— What is needed —
Images are to be excluded from the copy, and the records below reproduced word for word.

— Dataset entries —
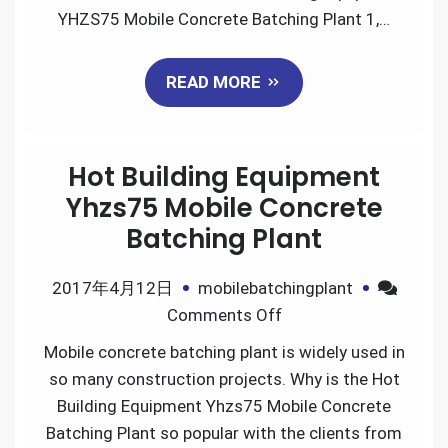
of
YHZS75 Mobile Concrete Batching Plant 1,…
Hot
Building
READ MORE
Equipment
YHZS75
Mobile
Hot Building Equipment
Concrete
Batching
Yhzs75 Mobile Concrete
Plant
Batching Plant
2017年4月12日
mobilebatchingplant
on
Comments Off
Hot
Mobile concrete batching plant is widely used in
Building
so many construction projects. Why is the Hot
Equipment
Building Equipment Yhzs75 Mobile Concrete
Yhzs75
Batching Plant so popular with the clients from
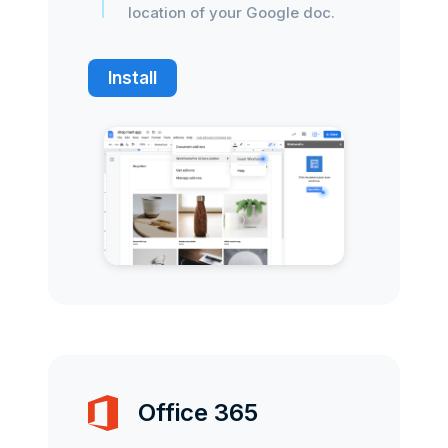
location of your Google doc.
Install
Office 365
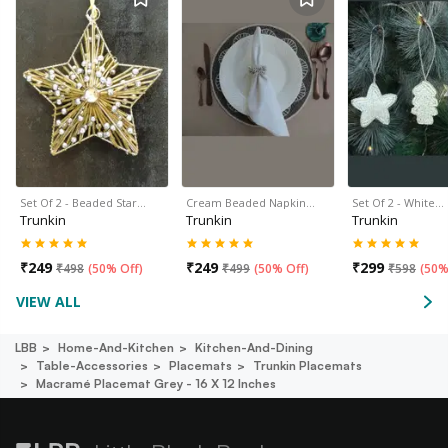
Set Of 2 - Beaded Star…
Cream Beaded Napkin…
Set Of 2 - White…
Trunkin
Trunkin
Trunkin
₹
249
₹
249
₹
299
₹
498
(
50% Off
)
₹
499
(
50% Off
)
₹
598
(
50%
VIEW ALL
LBB
Home-And-Kitchen
Kitchen-And-Dining
Table-Accessories
Placemats
Trunkin Placemats
Macramé Placemat Grey - 16 X 12 Inches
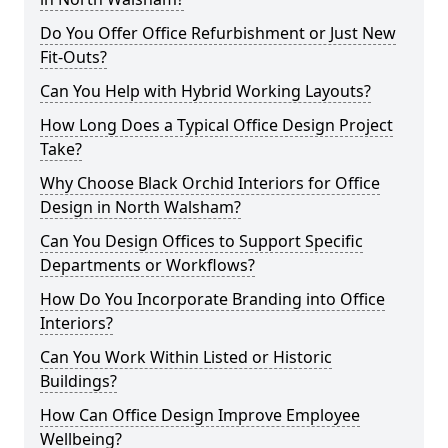
Do You Offer Office Refurbishment or Just New
Fit-Outs?
Can You Help with Hybrid Working Layouts?
How Long Does a Typical Office Design Project
Take?
Why Choose Black Orchid Interiors for Office
Design in North Walsham?
Can You Design Offices to Support Specific
Departments or Workflows?
How Do You Incorporate Branding into Office
Interiors?
Can You Work Within Listed or Historic
Buildings?
How Can Office Design Improve Employee
Wellbeing?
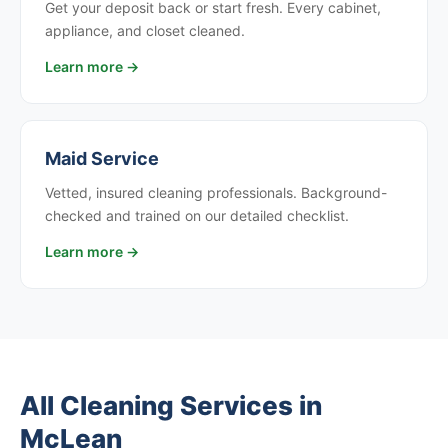
Get your deposit back or start fresh. Every cabinet,
appliance, and closet cleaned.
Learn more →
Maid Service
Vetted, insured cleaning professionals. Background-
checked and trained on our detailed checklist.
Learn more →
All Cleaning Services in
McLean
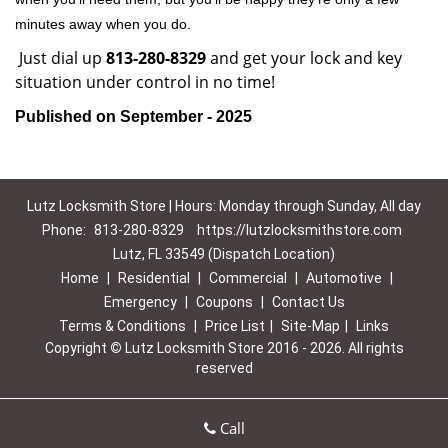
minutes away when you do.
Just dial up
813-280-8329
and get your lock and key
situation under control in no time!
Published on September - 2025
Lutz Locksmith Store | Hours: Monday through Sunday, All day
Phone:
813-280-8329
https://lutzlocksmithstore.com
Lutz, FL 33549 (Dispatch Location)
Home
|
Residential
|
Commercial
|
Automotive
|
Emergency
|
Coupons
|
Contact Us
Terms & Conditions
|
Price List
|
Site-Map
|
Links
Copyright
©
Lutz Locksmith Store 2016 - 2026. All rights
reserved
Call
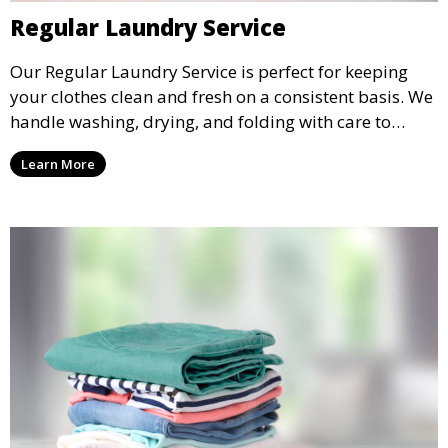
Regular Laundry Service
Our Regular Laundry Service is perfect for keeping
your clothes clean and fresh on a consistent basis. We
handle washing, drying, and folding with care to
ensure your laundry is ready for you when you need
Learn More
it.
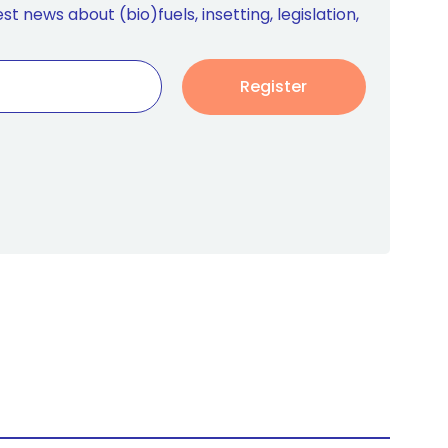
st news about (bio)fuels, insetting, legislation,
Register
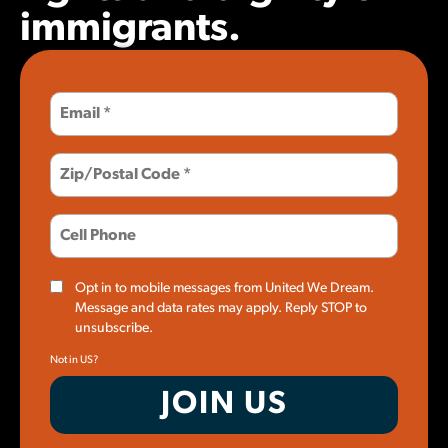
immigrants.
Opt in to mobile messages from United We Dream.
Message and data rates may apply. Reply STOP to
unsubscribe.
Not in
US
?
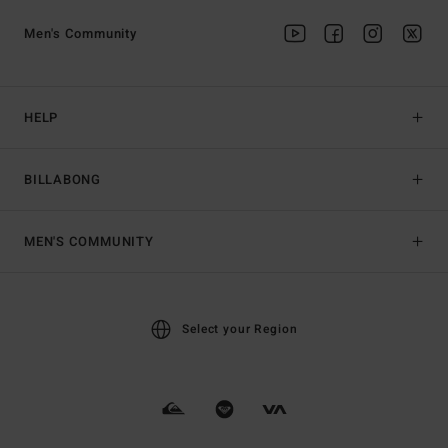
Men's Community
HELP
BILLABONG
MEN'S COMMUNITY
Select your Region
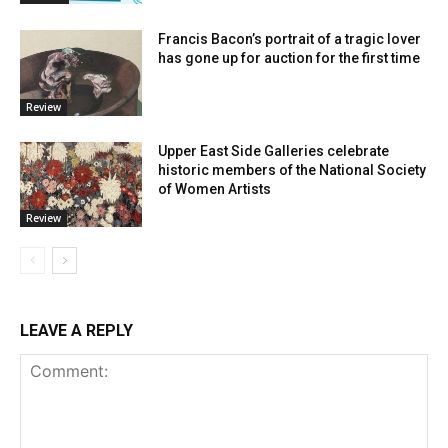
Francis Bacon’s portrait of a tragic lover
has gone up for auction for the first time
Review
Upper East Side Galleries celebrate
historic members of the National Society
of Women Artists
Review
LEAVE A REPLY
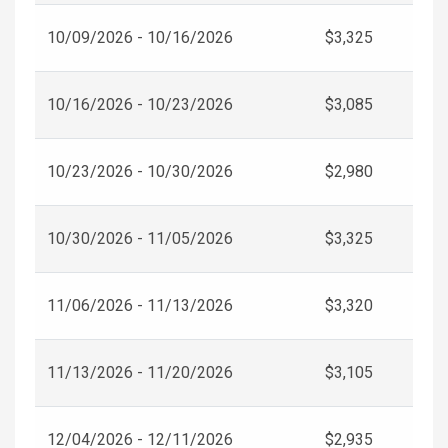
10/09/2026 - 10/16/2026
$3,325
10/16/2026 - 10/23/2026
$3,085
10/23/2026 - 10/30/2026
$2,980
10/30/2026 - 11/05/2026
$3,325
11/06/2026 - 11/13/2026
$3,320
11/13/2026 - 11/20/2026
$3,105
12/04/2026 - 12/11/2026
$2,935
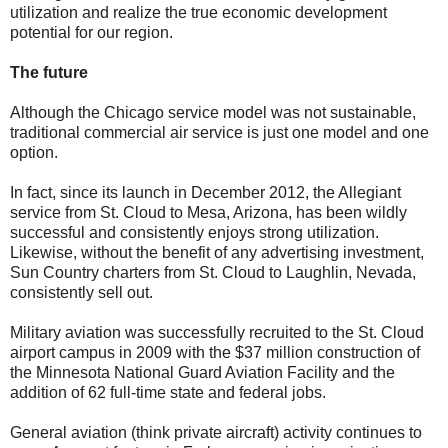
utilization and realize the true economic development
potential for our region.
The future
Although the Chicago service model was not sustainable,
traditional commercial air service is just one model and one
option.
In fact, since its launch in December 2012, the Allegiant
service from St. Cloud to Mesa, Arizona, has been wildly
successful and consistently enjoys strong utilization.
Likewise, without the benefit of any advertising investment,
Sun Country charters from St. Cloud to Laughlin, Nevada,
consistently sell out.
Military aviation was successfully recruited to the St. Cloud
airport campus in 2009 with the $37 million construction of
the Minnesota National Guard Aviation Facility and the
addition of 62 full-time state and federal jobs.
General aviation (think private aircraft) activity continues to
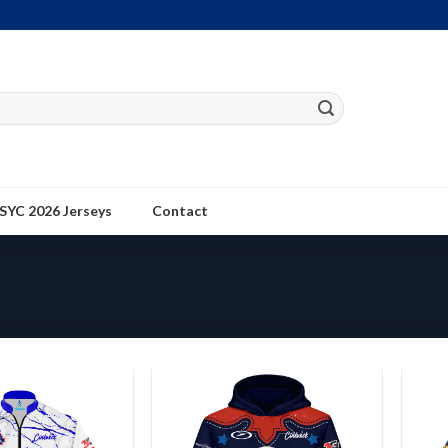
SYC 2026 Jerseys
Contact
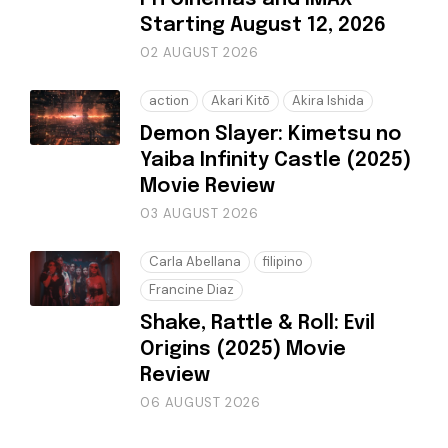
Starting August 12, 2026
02 AUGUST 2026
action
Akari Kitō
Akira Ishida
Demon Slayer: Kimetsu no
Yaiba Infinity Castle (2025)
Movie Review
03 AUGUST 2026
Carla Abellana
filipino
Francine Diaz
Shake, Rattle & Roll: Evil
Origins (2025) Movie
Review
06 AUGUST 2026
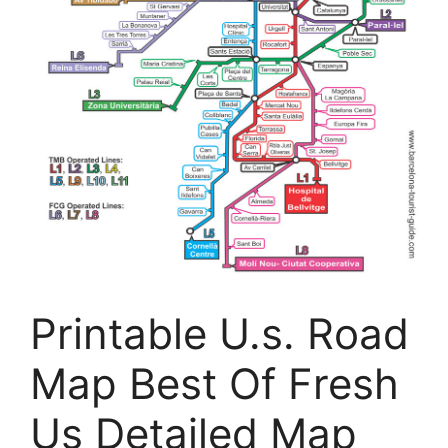
Printable U.s. Road
Map Best Of Fresh
Us Detailed Map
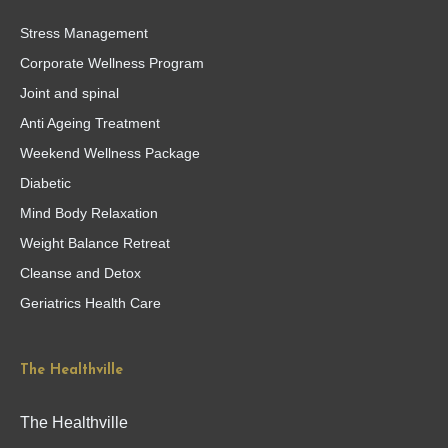
Stress Management
Corporate Wellness Program
Joint and spinal
Anti Ageing Treatment
Weekend Wellness Package
Diabetic
Mind Body Relaxation
Weight Balance Retreat
Cleanse and Detox
Geriatrics Health Care
The Healthville
The Healthville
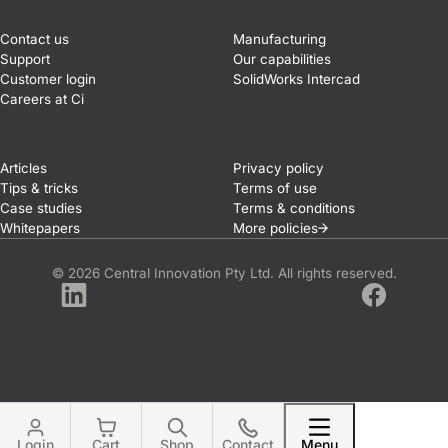
Contact us
Manufacturing
Support
Our capabilities
Customer login
SolidWorks Intercad
Careers at Ci
Articles
Privacy policy
Tips & tricks
Terms of use
Case studies
Terms & conditions
Whitepapers
More
policies
© 2026 Central Innovation Pty Ltd. All rights reserved.
LinkedIn
Facebook
Login
Cart
Shop
Contact
Menu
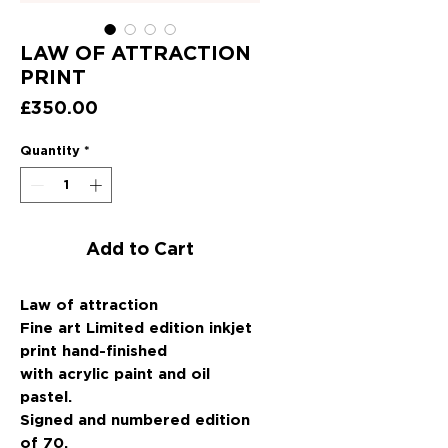
LAW OF ATTRACTION
PRINT
Price
£350.00
Quantity
*
Add to Cart
Law of attraction
Fine art Limited edition inkjet
print hand-finished
with acrylic paint and oil
pastel.
Signed and numbered edition
of 70.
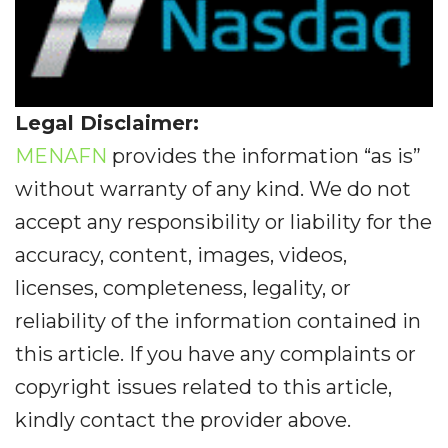
Legal Disclaimer:
MENAFN
provides the information “as is”
without warranty of any kind. We do not
accept any responsibility or liability for the
accuracy, content, images, videos,
licenses, completeness, legality, or
reliability of the information contained in
this article. If you have any complaints or
copyright issues related to this article,
kindly contact the provider above.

— Answer area —
of
YHZS75 Mobile Concrete Batching Plant 1,…
Hot
Building
READ MORE
Equipment
YHZS75
Mobile
Hot Building Equipment
Concrete
Batching
Yhzs75 Mobile Concrete
Plant
Batching Plant
2017年4月12日
mobilebatchingplant
on
Comments Off
Hot
Mobile concrete batching plant is widely used in
Building
so many construction projects. Why is the Hot
Equipment
Building Equipment Yhzs75 Mobile Concrete
Yhzs75
Batching Plant so popular with the clients from
location of your Google doc.
Install
Office 365
Set Of 2 - Beaded Star…
Cream Beaded Napkin…
Set Of 2 - White…
Trunkin
Trunkin
Trunkin
₹
249
₹
249
₹
299
₹
498
(
50% Off
)
₹
499
(
50% Off
)
₹
598
(
50%
VIEW ALL
LBB
Home-And-Kitchen
Kitchen-And-Dining
Table-Accessories
Placemats
Trunkin Placemats
Macramé Placemat Grey - 16 X 12 Inches
Do You Offer Office Refurbishment or Just New
Fit-Outs?
Can You Help with Hybrid Working Layouts?
How Long Does a Typical Office Design Project
Take?
Why Choose Black Orchid Interiors for Office
Design in North Walsham?
Can You Design Offices to Support Specific
Departments or Workflows?
How Do You Incorporate Branding into Office
Interiors?
Can You Work Within Listed or Historic
Buildings?
How Can Office Design Improve Employee
Wellbeing?
Get your deposit back or start fresh. Every cabinet,
appliance, and closet cleaned.
Learn more →
Maid Service
Vetted, insured cleaning professionals. Background-
checked and trained on our detailed checklist.
Learn more →
All Cleaning Services in
McLean
minutes away when you do.
Just dial up
813-280-8329
and get your lock and key
situation under control in no time!
Published on September - 2025
Lutz Locksmith Store | Hours: Monday through Sunday, All day
Phone:
813-280-8329
https://lutzlocksmithstore.com
Lutz, FL 33549 (Dispatch Location)
Home
|
Residential
|
Commercial
|
Automotive
|
Emergency
|
Coupons
|
Contact Us
Terms & Conditions
|
Price List
|
Site-Map
|
Links
Copyright
©
Lutz Locksmith Store 2016 - 2026. All rights
reserved
Call
Regular Laundry Service
Our Regular Laundry Service is perfect for keeping
your clothes clean and fresh on a consistent basis. We
handle washing, drying, and folding with care to
ensure your laundry is ready for you when you need
Learn More
it.
st news about (bio)fuels, insetting, legislation,
Register
immigrants.
Opt in to mobile messages from United We Dream.
Message and data rates may apply. Reply STOP to
unsubscribe.
Not in
US
?
Men's Community
HELP
BILLABONG
MEN'S COMMUNITY
Select your Region
Francis Bacon’s portrait of a tragic lover
has gone up for auction for the first time
Review
Upper East Side Galleries celebrate
historic members of the National Society
of Women Artists
Review
LEAVE A REPLY
10/09/2026 - 10/16/2026
$3,325
10/16/2026 - 10/23/2026
$3,085
10/23/2026 - 10/30/2026
$2,980
10/30/2026 - 11/05/2026
$3,325
11/06/2026 - 11/13/2026
$3,320
11/13/2026 - 11/20/2026
$3,105
12/04/2026 - 12/11/2026
$2,935
utilization and realize the true economic development
potential for our region.
The future
Although the Chicago service model was not sustainable,
traditional commercial air service is just one model and one
option.
In fact, since its launch in December 2012, the Allegiant
service from St. Cloud to Mesa, Arizona, has been wildly
successful and consistently enjoys strong utilization.
Likewise, without the benefit of any advertising investment,
Sun Country charters from St. Cloud to Laughlin, Nevada,
consistently sell out.
Military aviation was successfully recruited to the St. Cloud
airport campus in 2009 with the $37 million construction of
the Minnesota National Guard Aviation Facility and the
addition of 62 full-time state and federal jobs.
General aviation (think private aircraft) activity continues to
SYC 2026 Jerseys
Contact
Starting August 12, 2026
02 AUGUST 2026
action
Akari Kitō
Akira Ishida
Demon Slayer: Kimetsu no
Yaiba Infinity Castle (2025)
Movie Review
03 AUGUST 2026
Carla Abellana
filipino
Francine Diaz
Shake, Rattle & Roll: Evil
Origins (2025) Movie
Review
06 AUGUST 2026
Printable U.s. Road
Map Best Of Fresh
Us Detailed Map
Stress Management
Corporate Wellness Program
Joint and spinal
Anti Ageing Treatment
Weekend Wellness Package
Diabetic
Mind Body Relaxation
Weight Balance Retreat
Cleanse and Detox
Geriatrics Health Care
The Healthville
The Healthville
Contact us
Manufacturing
Support
Our capabilities
Customer login
SolidWorks Intercad
Careers at Ci
Articles
Privacy policy
Tips & tricks
Terms of use
Case studies
Terms & conditions
Whitepapers
More
policies
© 2026 Central Innovation Pty Ltd. All rights reserved.
LinkedIn
Facebook
Login
Cart
Shop
Contact
Menu
LAW OF ATTRACTION
PRINT
Price
£350.00
Quantity
*
Add to Cart
Law of attraction
Fine art Limited edition inkjet
print hand-finished
with acrylic paint and oil
pastel.
Signed and numbered edition
of 70.
Legal Disclaimer:
MENAFN
provides the information “as is”
without warranty of any kind. We do not
accept any responsibility or liability for the
accuracy, content, images, videos,
licenses, completeness, legality, or
reliability of the information contained in
this article. If you have any complaints or
copyright issues related to this article,
kindly contact the provider above.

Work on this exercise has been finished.